Member of the Senate
- In office 1922–1927

Personal details
- Born: Eryk Kurnatowski 8 October 1883 Brudzew, Poland
- Died: 23 February 1975 (aged 91) Warsaw, Poland
- Resting place: Powązki Cemetery
- Party: Christian Union of National Unity
- Spouse(s): Elżbieta Maria Zamoyska (1918–1942) Helena Ogończyk-Żółtowska (1942–1998)
- Alma mater: Faculté Universitaire des Sciences Agronomiques de Gembloux (PhD)

= Eryk Kurnatowski =

Polish politician

Hrabia Eryk Kurnatowski (8 October 1883 – 23 February 1975) was a Polish nobleman and politician who served a Member of the Senate from 1922 to 1927. Brought up in an old Calvinist noble family, he converted to Catholicism later in life.

== Family ==
Eryk was a second son of Edmund Kurnatowski (1849-1903) and Wanda née Zielińska (1858-1923).
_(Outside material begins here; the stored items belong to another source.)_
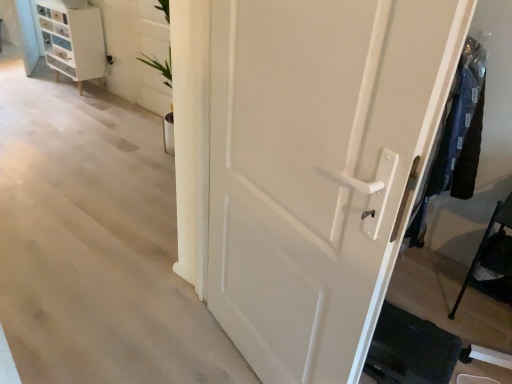 Question: From the image's perspective, is white glossy chest of drawers at upper left above or below dark blue fabric at right?

Choices:
 (A) below
 (B) above

Answer: (B)

Question: Considering the positions of point (69, 31) and point (470, 84), is point (69, 31) closer or farther from the camera than point (470, 84)?

Choices:
 (A) closer
 (B) farther

Answer: (B)

Question: Estimate the real-world distances between objects in this image. Which object is farther from the white glossy chest of drawers at upper left?

Choices:
 (A) dark blue fabric at right
 (B) white matte door at center
 (C) black metal cane at lower right

Answer: (C)

Question: Estimate the real-world distances between objects in this image. Which object is closer to the white matte door at center?

Choices:
 (A) black metal cane at lower right
 (B) white glossy chest of drawers at upper left
 (C) dark blue fabric at right

Answer: (C) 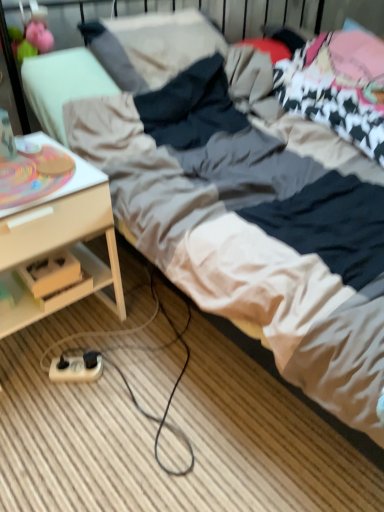 Locate an element on the screen. Image resolution: width=384 pixels, height=512 pixels. vacant area located to the right-hand side of white wood desk at lower left is located at coordinates click(x=154, y=339). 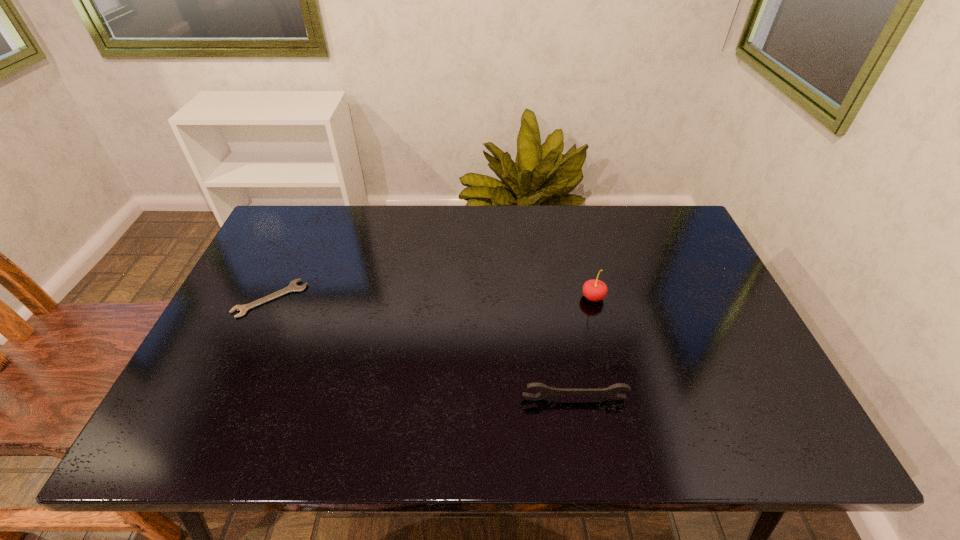 This screenshot has width=960, height=540. I want to click on vacant area that lies between the taller wrench and the farther wrench, so coord(422,349).

Identify the location of unoccupied area between the leftmost object and the second shortest object. 422,349.

At what (x,y) coordinates should I click in order to perform the action: click on object that is the closest to the cherry. Please return your answer as a coordinate pair (x, y). The height and width of the screenshot is (540, 960). Looking at the image, I should click on (611, 392).

You are a GUI agent. You are given a task and a screenshot of the screen. Output one action in this format:
    pyautogui.click(x=<x>, y=<y>)
    Task: Click on the object that is the second closest to the cherry
    
    Given the screenshot: What is the action you would take?
    pyautogui.click(x=293, y=287) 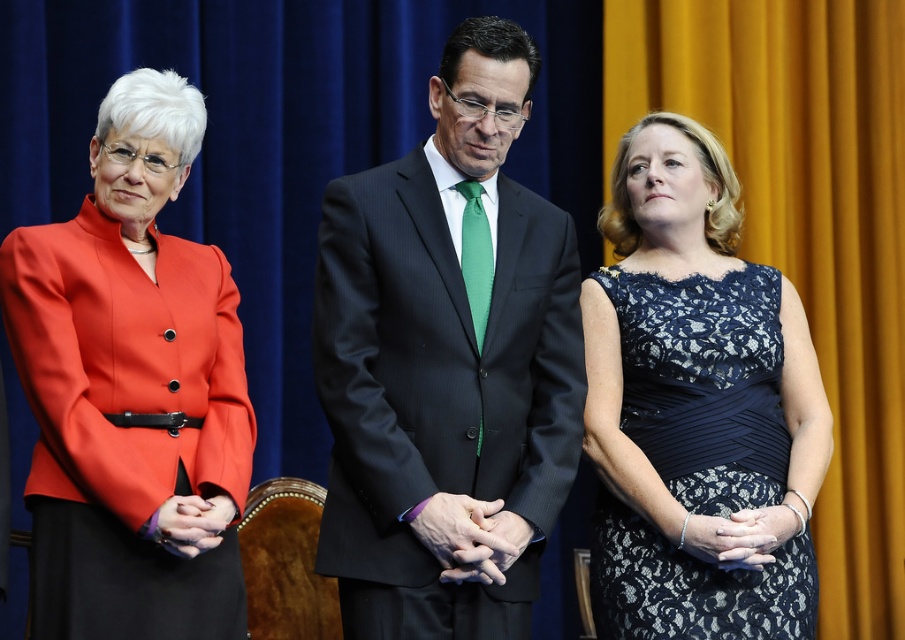 You are a photographer setting up for a group photo. You notice the lace fabric dress at center and the silver metallic bracelet at center in the scene. Which object should you focus on if you want to capture the taller one?

The lace fabric dress at center is taller than the silver metallic bracelet at center, so you should focus on the lace fabric dress at center.

You are a photographer adjusting the lighting for a portrait session. You notice the silver metallic bracelet at center and the matte black hands at center. Which object is closer to the camera lens?

The silver metallic bracelet at center is closer to the camera lens because the matte black hands at center are behind it.

Consider the image. You are a photographer setting up for a group photo. You notice the matte red jacket at left and the lace fabric dress at center. Which clothing item is covering part of the other?

The matte red jacket at left is positioned over the lace fabric dress at center, so the matte red jacket at left is covering part of the lace fabric dress at center. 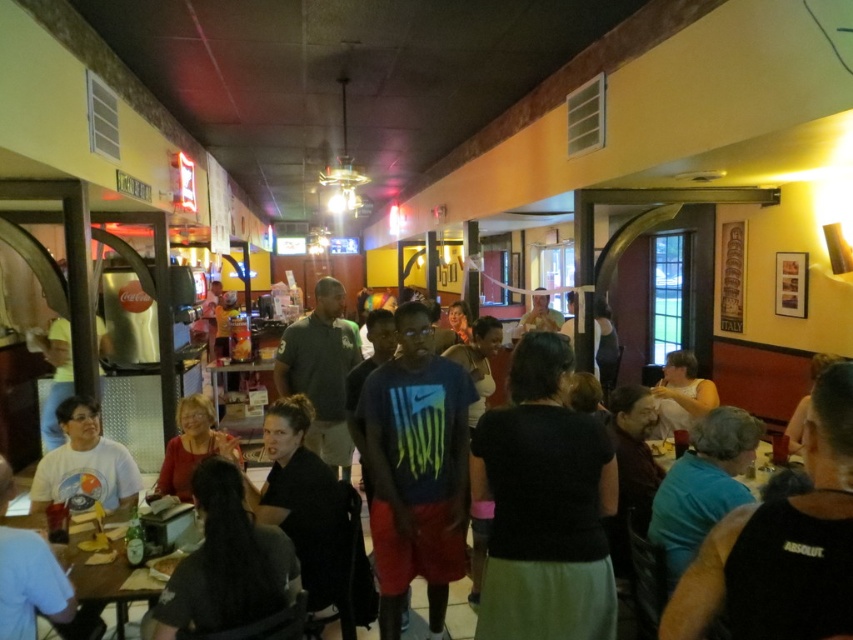 You are a server in this restaurant and need to deliver a drink to the wooden table at center. You notice a person wearing a blue fabric shirt at lower right nearby. Can you easily reach the table without stepping over the person?

The blue fabric shirt at lower right is smaller than the wooden table at center, so the person is likely closer to the table. You should check their exact position before deciding the best path to reach the table.

You are a photographer trying to capture a group photo of the dark gray shirt at lower left and the matte red shirt at center. Since you want to ensure both subjects are in focus, you need to know which one is wider. Which shirt has a greater width?

The dark gray shirt at lower left has a greater width than the matte red shirt at center.

You are a waiter in the restaurant and need to deliver a drink to the person wearing the dark gray shirt at lower left and the matte red shirt at center. Which customer should you approach first if you are standing at the entrance door located to the right of the restaurant?

The dark gray shirt at lower left is positioned on the right side of matte red shirt at center. Since you are standing at the entrance door to the right of the restaurant, the dark gray shirt at lower left is closer to you and should be approached first. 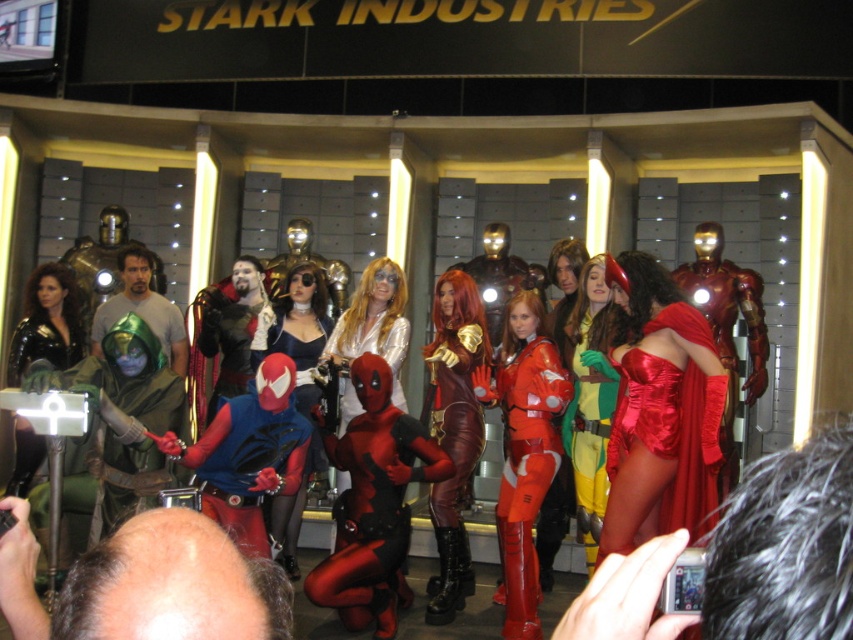 How far apart are leather-like red suit at center and shiny red bodysuit at center?

leather-like red suit at center and shiny red bodysuit at center are 4.89 feet apart.

Is leather-like red suit at center below shiny red bodysuit at center?

Yes.

Is point (444, 616) closer to viewer compared to point (604, 289)?

Yes, point (444, 616) is in front of point (604, 289).

Identify the location of leather-like red suit at center. (454, 432).

Between shiny red bodysuit at center and shiny blue dress at center, which one has more height?

shiny red bodysuit at center is taller.

Does shiny red bodysuit at center appear on the left side of shiny blue dress at center?

No, shiny red bodysuit at center is not to the left of shiny blue dress at center.

Is point (592, 305) positioned in front of point (264, 333)?

Yes, point (592, 305) is closer to viewer.

Identify the location of shiny red bodysuit at center. This screenshot has width=853, height=640. (590, 400).

Between shiny red suit at center and shiny silver dress at center, which one has less height?

shiny silver dress at center is shorter.

Does shiny red suit at center appear on the left side of shiny silver dress at center?

In fact, shiny red suit at center is to the right of shiny silver dress at center.

Locate an element on the screen. Image resolution: width=853 pixels, height=640 pixels. shiny red suit at center is located at coordinates (524, 451).

At what (x,y) coordinates should I click in order to perform the action: click on shiny red suit at center. Please return your answer as a coordinate pair (x, y). This screenshot has width=853, height=640. Looking at the image, I should click on (524, 451). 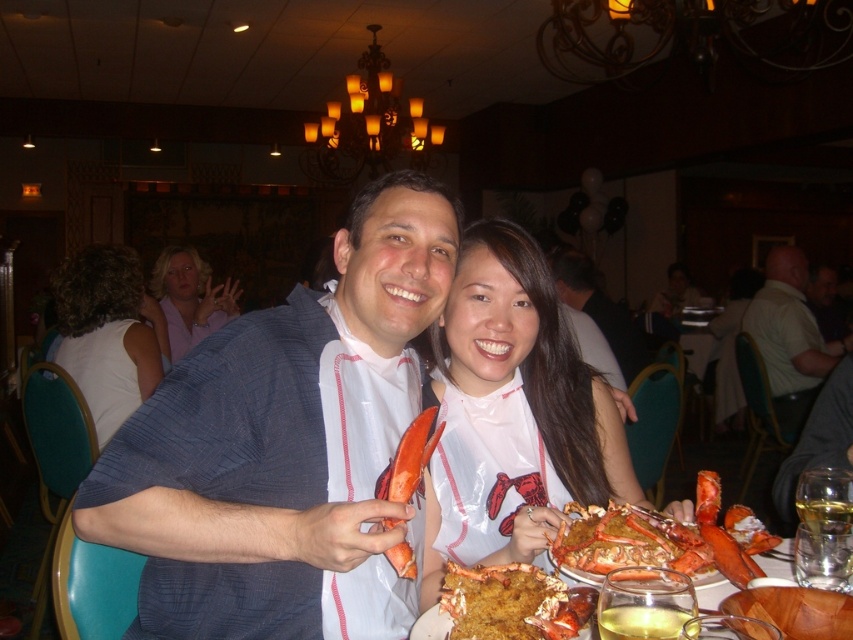 Question: Can you confirm if matte blue shirt at center is positioned to the left of white fabric shirt at left?

Choices:
 (A) yes
 (B) no

Answer: (B)

Question: Which object is closer to the camera taking this photo?

Choices:
 (A) white fabric shirt at left
 (B) matte blue shirt at center
 (C) light green shirt at center

Answer: (B)

Question: From the image, what is the correct spatial relationship of matte blue shirt at center in relation to white fabric shirt at left?

Choices:
 (A) below
 (B) above

Answer: (A)

Question: Among these objects, which one is nearest to the camera?

Choices:
 (A) matte blue shirt at center
 (B) matte white shirt at center
 (C) white fabric shirt at left

Answer: (A)

Question: Does orange smooth lobster at center have a lesser width compared to matte lobster at center?

Choices:
 (A) yes
 (B) no

Answer: (A)

Question: Which of these objects is positioned farthest from the matte white shirt at center?

Choices:
 (A) matte purple blouse at upper left
 (B) matte blue shirt at center

Answer: (B) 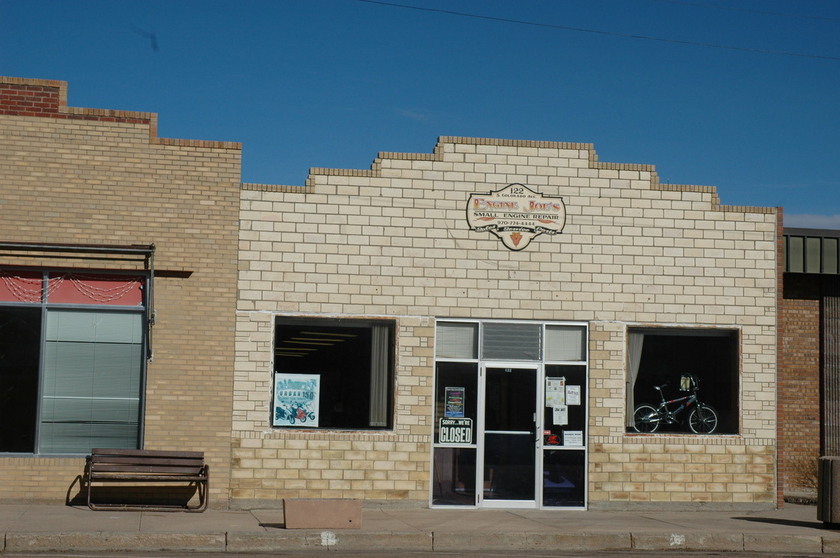 Locate an element on the screen. box is located at coordinates (318, 511). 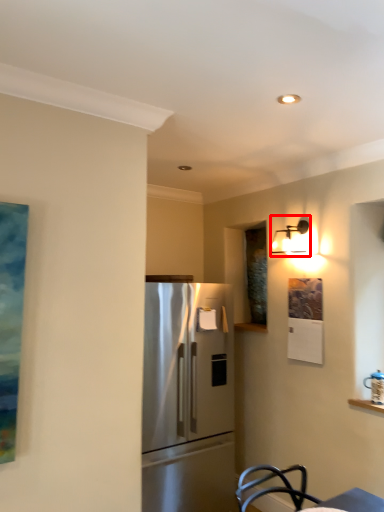 Question: From the image, what is the correct spatial relationship of light fixture (annotated by the red box) in relation to refrigerator?

Choices:
 (A) right
 (B) left

Answer: (A) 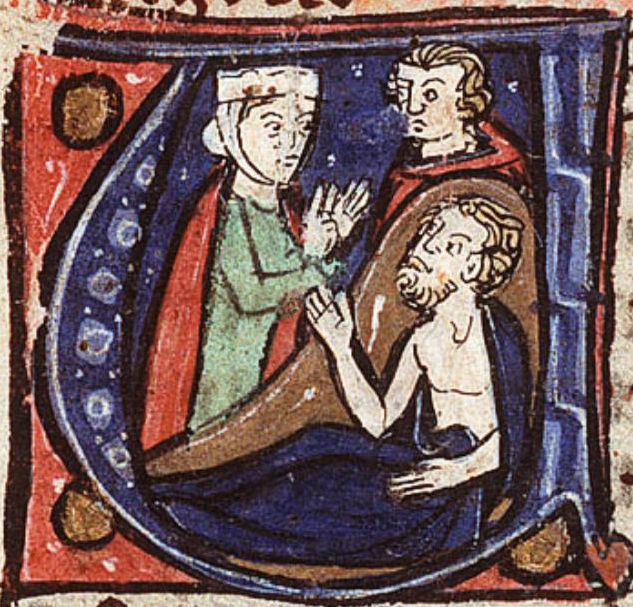 Locate an element on the screen. chest is located at coordinates (453, 348). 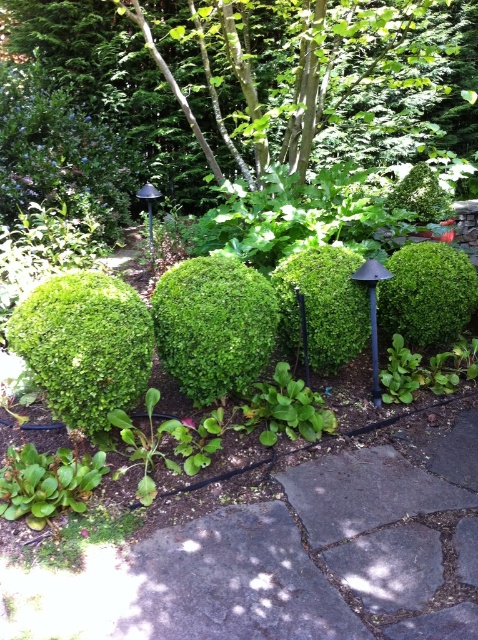 You are standing at the entrance of the garden and want to reach the green mossy bush at center. Which direction should you walk to reach it?

The green mossy bush at center is located at coordinate point (323, 305), so you should walk towards the center of the garden to reach it.

In the garden scene, you see a green fuzzy bush at left and a green matte shrub at center. Which one is smaller in size?

The green fuzzy bush at left is smaller compared to the green matte shrub at center.

You are standing on the stone pathway in the garden and want to place a small statue between the green mossy bush at center and the green leafy shrub at center. Based on their positions, where should the statue be placed to be between them?

The green mossy bush at center is below the green leafy shrub at center, so the statue should be placed between them along the vertical axis, below the green leafy shrub at center and above the green mossy bush at center. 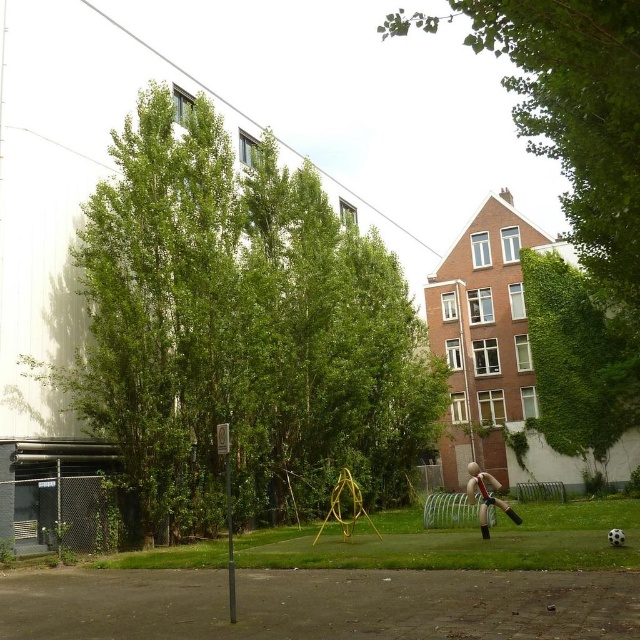 You are a photographer setting up a shot of the green leafy tree at center and the smooth beige mannequin at center. Which object should you focus on first if you want to capture both clearly in the same frame?

You should focus on the green leafy tree at center first because it is larger in size than the smooth beige mannequin at center, making it the primary subject for clear capture.

You are standing at the center of the paved area in the urban outdoor scene. You want to take a photo of the green leafy tree at center. Where should you position yourself relative to the soccer ball and the artificial human figure to ensure the tree is centered in your camera view?

To center the green leafy tree at center in your camera view, you should position yourself directly in front of the soccer ball and the artificial human figure since the tree is located at the center point of the scene.

In the scene shown: You are standing at the base of the green leafy tree at upper center and want to walk straight towards the smooth beige mannequin at center. How far will you have to walk to reach it?

The green leafy tree at upper center is 53.28 meters away from the smooth beige mannequin at center, so you will have to walk 53.28 meters to reach it. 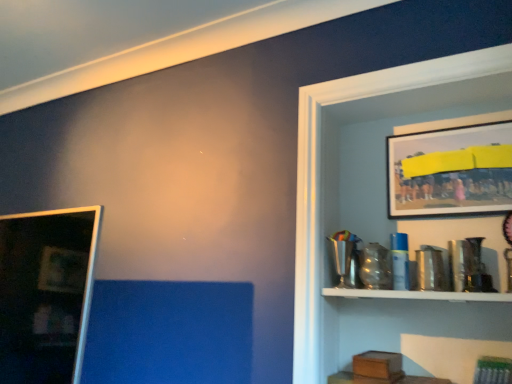 Question: Is metallic silver shelf at upper right bigger or smaller than metallic framed picture at upper right, the second picture frame viewed from the left?

Choices:
 (A) big
 (B) small

Answer: (A)

Question: From the image's perspective, relative to metallic framed picture at upper right, the second picture frame viewed from the left, is metallic silver shelf at upper right above or below?

Choices:
 (A) above
 (B) below

Answer: (B)

Question: Considering the real-world distances, which object is closest to the metallic framed picture at upper right, placed as the first picture frame when sorted from top to bottom?

Choices:
 (A) matte black picture frame at left, the first picture frame positioned from the bottom
 (B) metallic silver shelf at upper right

Answer: (B)

Question: Estimate the real-world distances between objects in this image. Which object is farther from the metallic framed picture at upper right, placed as the first picture frame when sorted from top to bottom?

Choices:
 (A) matte black picture frame at left, which ranks as the second picture frame in right-to-left order
 (B) metallic silver shelf at upper right

Answer: (A) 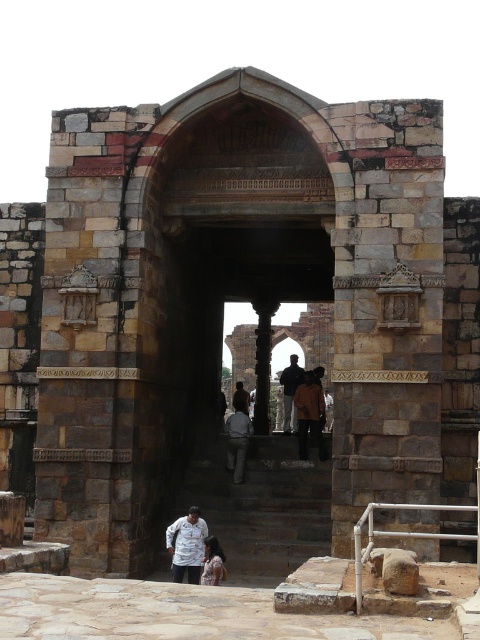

He was brought up in an old calvinist aristocratic Kurnatowski family. Both his father and older brother are buried on the Evangelical Reformed Cemetery in Warsaw. Conversion to Catholicism probably happened before his first marriage.

In 1918 Eryk married Izabella Zamoyska (1885-1940), proprietress of Jadów, with whom he had two daughters. In 1942 he married Helena Żółtowska (1911-1998).

Eryk is buried in family tomb of his second wife on the Powązki Cemetery.